(Beginning of Records for the exercise)

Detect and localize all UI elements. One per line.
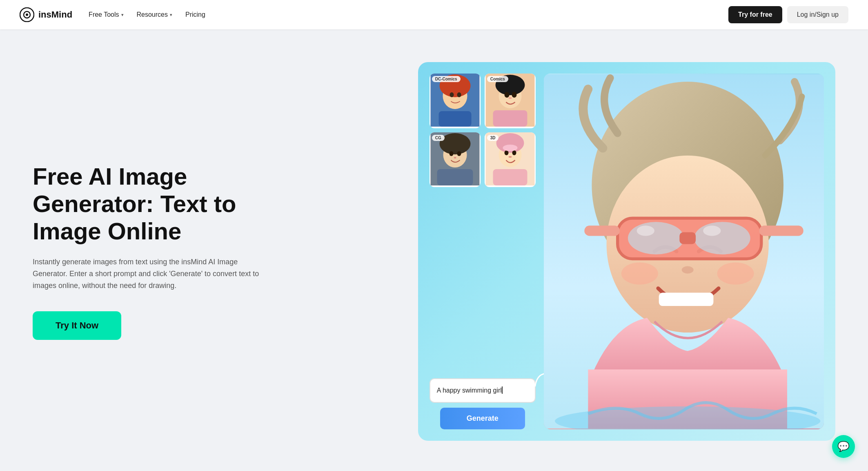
cursor xyxy=(502,386,503,394)
demo-prompt-area: A happy swimming girl Generate xyxy=(430,378,536,429)
nav-link-free-tools[interactable]: Free Tools ▾ xyxy=(89,11,123,18)
hero-title: Free AI Image Generator: Text to Image O… xyxy=(33,163,261,245)
big-girl-illustration xyxy=(544,74,824,429)
svg-point-27 xyxy=(512,150,516,155)
svg-point-29 xyxy=(508,156,512,158)
cg-badge: CG xyxy=(432,135,445,141)
try-it-now-button[interactable]: Try It Now xyxy=(33,311,121,340)
comics-badge: Comics xyxy=(487,76,508,82)
svg-point-46 xyxy=(637,225,654,236)
svg-point-6 xyxy=(450,92,454,97)
nav-link-pricing[interactable]: Pricing xyxy=(185,11,205,18)
try-for-free-button[interactable]: Try for free xyxy=(728,6,782,23)
navbar-right: Try for free Log in/Sign up xyxy=(728,6,848,23)
demo-container: DC-Comics Comics xyxy=(418,62,835,441)
svg-point-20 xyxy=(457,151,461,156)
svg-point-41 xyxy=(628,222,684,254)
login-signup-button[interactable]: Log in/Sign up xyxy=(787,6,848,23)
demo-card-comics[interactable]: Comics xyxy=(485,74,536,128)
svg-point-14 xyxy=(508,97,512,99)
svg-point-2 xyxy=(26,13,28,16)
svg-point-37 xyxy=(681,266,693,274)
prompt-text: A happy swimming girl xyxy=(437,387,502,394)
chevron-down-icon: ▾ xyxy=(121,12,124,18)
hero-right: DC-Comics Comics xyxy=(418,62,835,441)
nav-link-resources[interactable]: Resources ▾ xyxy=(137,11,172,18)
nav-links: Free Tools ▾ Resources ▾ Pricing xyxy=(89,11,205,18)
svg-rect-15 xyxy=(493,110,527,127)
svg-rect-43 xyxy=(679,232,696,244)
svg-point-36 xyxy=(717,263,754,285)
svg-point-47 xyxy=(703,225,721,236)
svg-point-35 xyxy=(621,263,658,285)
chat-icon: 💬 xyxy=(837,441,850,452)
svg-point-19 xyxy=(449,151,453,156)
chat-support-button[interactable]: 💬 xyxy=(832,435,855,458)
demo-card-3d[interactable]: 3D xyxy=(485,132,536,187)
hero-subtitle: Instantly generate images from text usin… xyxy=(33,256,261,291)
demo-big-image xyxy=(544,74,824,429)
svg-rect-30 xyxy=(493,169,527,185)
dc-comics-badge: DC-Comics xyxy=(432,76,461,82)
demo-left-panel: DC-Comics Comics xyxy=(430,74,536,429)
navbar: insMind Free Tools ▾ Resources ▾ Pricing… xyxy=(0,0,868,29)
svg-point-21 xyxy=(454,157,456,158)
hero-section: Free AI Image Generator: Text to Image O… xyxy=(0,29,868,471)
svg-point-28 xyxy=(503,145,517,151)
svg-rect-38 xyxy=(659,293,713,306)
demo-image-grid: DC-Comics Comics xyxy=(430,74,536,187)
svg-point-26 xyxy=(504,150,508,155)
chevron-down-icon: ▾ xyxy=(170,12,172,18)
svg-point-12 xyxy=(504,92,509,98)
svg-point-13 xyxy=(512,92,516,98)
generate-button[interactable]: Generate xyxy=(440,408,525,429)
logo-icon xyxy=(20,7,34,22)
3d-badge: 3D xyxy=(487,135,499,141)
demo-prompt-box[interactable]: A happy swimming girl xyxy=(430,378,536,403)
logo-text: insMind xyxy=(38,9,72,20)
svg-rect-8 xyxy=(438,111,471,127)
svg-rect-45 xyxy=(759,225,803,236)
demo-card-cg[interactable]: CG xyxy=(430,132,481,187)
svg-point-7 xyxy=(457,92,461,97)
hero-left: Free AI Image Generator: Text to Image O… xyxy=(33,163,261,339)
navbar-left: insMind Free Tools ▾ Resources ▾ Pricing xyxy=(20,7,205,22)
svg-rect-22 xyxy=(437,169,473,185)
logo[interactable]: insMind xyxy=(20,7,72,22)
svg-rect-44 xyxy=(584,225,620,236)
demo-card-dc[interactable]: DC-Comics xyxy=(430,74,481,128)
svg-point-42 xyxy=(694,222,750,254)
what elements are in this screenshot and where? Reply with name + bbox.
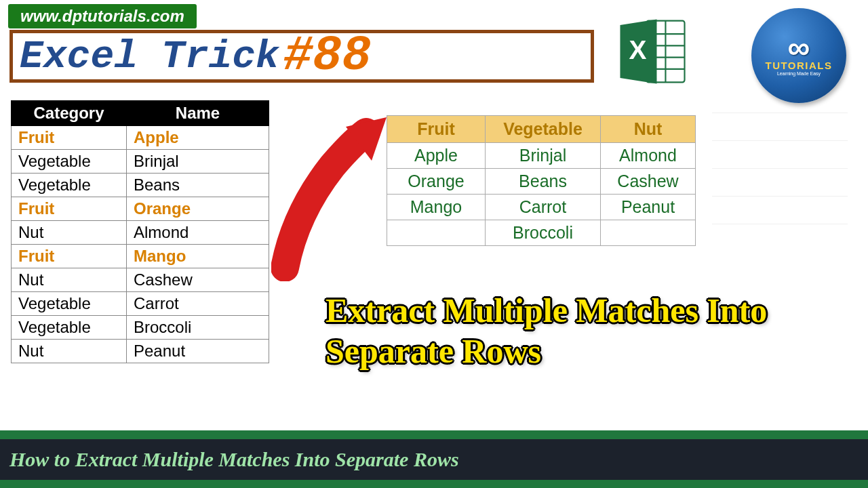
- table-row: Broccoli: [387, 220, 696, 246]
- src-cell-name: Apple: [127, 126, 269, 150]
- table-row: FruitMango: [12, 245, 269, 268]
- src-cell-category: Nut: [12, 340, 127, 363]
- res-cell: Apple: [387, 143, 486, 169]
- table-row: NutCashew: [12, 268, 269, 292]
- src-cell-name: Beans: [127, 174, 269, 197]
- footer-banner: How to Extract Multiple Matches Into Sep…: [0, 430, 868, 488]
- res-cell: [601, 220, 696, 246]
- arrow-icon: [271, 112, 393, 281]
- table-row: VegetableBeans: [12, 174, 269, 197]
- table-row: NutPeanut: [12, 340, 269, 363]
- res-cell: Cashew: [601, 169, 696, 195]
- title-container: Excel Trick #88: [9, 30, 594, 83]
- table-row: FruitOrange: [12, 197, 269, 221]
- excel-icon: X: [616, 15, 689, 88]
- src-cell-name: Carrot: [127, 292, 269, 316]
- src-cell-name: Almond: [127, 221, 269, 245]
- src-header-category: Category: [12, 101, 127, 126]
- res-header-fruit: Fruit: [387, 116, 486, 143]
- table-row: NutAlmond: [12, 221, 269, 245]
- src-cell-category: Fruit: [12, 126, 127, 150]
- src-cell-name: Brinjal: [127, 150, 269, 174]
- src-header-name: Name: [127, 101, 269, 126]
- logo-tagline: Learning Made Easy: [777, 71, 821, 76]
- src-cell-name: Orange: [127, 197, 269, 221]
- footer-text: How to Extract Multiple Matches Into Sep…: [0, 439, 868, 480]
- res-cell: Beans: [486, 169, 601, 195]
- logo-title: TUTORIALS: [765, 60, 832, 71]
- table-row: FruitApple: [12, 126, 269, 150]
- src-cell-category: Vegetable: [12, 174, 127, 197]
- src-cell-category: Fruit: [12, 245, 127, 268]
- res-cell: Carrot: [486, 195, 601, 220]
- table-row: VegetableBrinjal: [12, 150, 269, 174]
- src-cell-category: Fruit: [12, 197, 127, 221]
- res-cell: Almond: [601, 143, 696, 169]
- src-cell-category: Nut: [12, 221, 127, 245]
- res-cell: Brinjal: [486, 143, 601, 169]
- src-cell-category: Vegetable: [12, 150, 127, 174]
- table-row: MangoCarrotPeanut: [387, 195, 696, 220]
- src-cell-category: Vegetable: [12, 316, 127, 340]
- title-number: #88: [283, 28, 372, 84]
- title-label: Excel Trick: [20, 35, 279, 79]
- result-data-table: Fruit Vegetable Nut AppleBrinjalAlmondOr…: [387, 115, 696, 246]
- website-url: www.dptutorials.com: [8, 4, 197, 28]
- logo-graphic: ∞: [788, 35, 810, 60]
- src-cell-category: Vegetable: [12, 292, 127, 316]
- res-cell: Mango: [387, 195, 486, 220]
- table-row: VegetableBroccoli: [12, 316, 269, 340]
- table-row: VegetableCarrot: [12, 292, 269, 316]
- src-cell-category: Nut: [12, 268, 127, 292]
- res-cell: [387, 220, 486, 246]
- source-data-table: Category Name FruitAppleVegetableBrinjal…: [11, 100, 269, 363]
- subtitle-text: Extract Multiple Matches Into Separate R…: [326, 290, 848, 371]
- src-cell-name: Cashew: [127, 268, 269, 292]
- table-row: OrangeBeansCashew: [387, 169, 696, 195]
- tutorials-logo: ∞ TUTORIALS Learning Made Easy: [751, 8, 846, 103]
- svg-text:X: X: [629, 35, 646, 64]
- src-cell-name: Peanut: [127, 340, 269, 363]
- res-cell: Peanut: [601, 195, 696, 220]
- res-header-nut: Nut: [601, 116, 696, 143]
- src-cell-name: Broccoli: [127, 316, 269, 340]
- res-cell: Orange: [387, 169, 486, 195]
- table-row: AppleBrinjalAlmond: [387, 143, 696, 169]
- res-header-vegetable: Vegetable: [486, 116, 601, 143]
- res-cell: Broccoli: [486, 220, 601, 246]
- src-cell-name: Mango: [127, 245, 269, 268]
- spreadsheet-gridlines: [712, 113, 848, 248]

(End of Records for the exercise)

**About this task**
Using the data above, tally each line that contains "navbar". Write only the total.

**Exercise answer**
3